In der Gesellschaft stellte der Krieg die entscheidende Etappe im Prozess der
Nationalisierung der Massen dar. Der Nationalismus wurde aggressiv und versuchte in den politischen Konflikten die an der Front geführten
Kämpfe nochmals auszukämpfen. Die Ästhetik des Krieges überschwemmte den öffentlichen Raum. Der Nationalismus
verwandelte sich von einer aus Ritualen, Symbolen, kollektiven Liturgien bestehenden laizistischen Religion in einen Kreuzzugsgeist, einen totalen Kampf,
einen "Glaubenskrieg". Er war nun nicht mehr das Ideal der herrschenden Eliten, sondern ergriff die Massen, verwandelte sich in eine kollektive
Passion, wurde subversiv, "revolutionär", wandte sich gegen die vom Krieg zerstörte Tradition und erstrebte die Errichtung einer
neuen Ordnung. Aus der Masse traten neue Führer plebejischer Herkunft hervor, die von der Erfahrung der Schützengräben
geprägt waren und in den politischen Wirren der Nachkriegszeit ihre Hände im Spiel hatten.

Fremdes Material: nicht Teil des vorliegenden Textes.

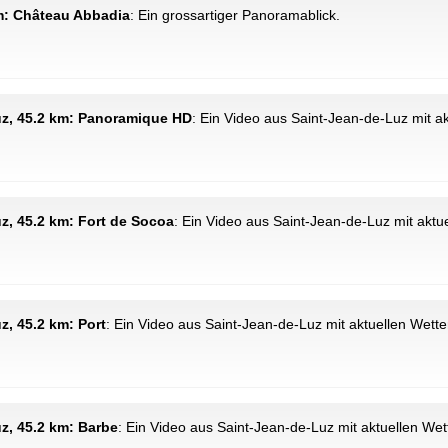
km: Château Abbadia
: Ein grossartiger Panoramablick.
uz, 45.2 km: Panoramique HD
: Ein Video aus Saint-Jean-de-Luz mit a
z, 45.2 km: Fort de Socoa
: Ein Video aus Saint-Jean-de-Luz mit aktu
z, 45.2 km: Port
: Ein Video aus Saint-Jean-de-Luz mit aktuellen Wett
z, 45.2 km: Barbe
: Ein Video aus Saint-Jean-de-Luz mit aktuellen We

Im Verlauf der 20er Jahre hat Ernst Jünger der Erfahrung des Ersten Weltkriegs
mehrere Romane und Essays gewidmet. Er beschrieb ihn als ekstatischen Kampf, als "Eruption der Sinnlichkeit", als Geburt einer
männlichen Gemeinschaft, einer "neuen Rasse". Kurz vor Hitlers Machtübernahme kündigte er 1932 in Der Arbeiter die
Heraufkunft eines neuen Zeitalters, das des "Arbeiters", des in den Schützengräben von 191418 gestählten
Arbeitersoldaten an. Der deutsch-jüdische Philosoph Hans Kohn sollte diesen Essay als "Apotheose eines völlig mechanisierten und
militarisierten Arbeiters, eines modernen Maschinenmenschen", als literarische Darstellung der Geburt des totalitären Staates interpretieren.
Für einen anderen, damals noch unbekannten Emigranten formulierte jenes Werk von
Jünger eine neue Vision der völkischen Ideologie, in der der Mythos von "Blut und Boden" als ein "gigantisches, völlig
mechanisiertes und rationalisiertes Unternehmen" auftaucht. Es war während des Ersten Weltkriegs, in dem dieser neue Synkretismus zwischen
Mythologie und Technologie, zwischen Gegenaufklärung und politischem Existentialismus, zwischen Nihilismus und Vitalismus, dieser in den Worten
von Thomas Mann "hochtechnisierte Romantizismus" im Nationalsozialismus seinen fortgeschrittensten Ausdruck finden sollte.
Auschwitz Produkt der Zivilisation
Die Guillotine, das Schlachthaus, die Fabrik, die rationelle Verwaltung genauso wie der Rassismus, die Eugenik, die Massaker in den Kolonien und
der Erste Weltkrieg haben die gesellschaftliche Welt und die mentale Landschaft, in denen die "Endlösung" konzipiert und umgesetzt
wurde, geprägt. Diese historischen Erfahrungen stellen Präzedenzfälle dar, ohne die man sich den Völkermord an den Juden
aber auch den an den Armeniern 1915/16 nicht vorstellen kann. Die Verbindungen zwischen diesen verschiedenen Fakten und Praktiken
erhellen den historischen Prozess, führen aber keine Kausalitätsbeziehungen in ihn ein.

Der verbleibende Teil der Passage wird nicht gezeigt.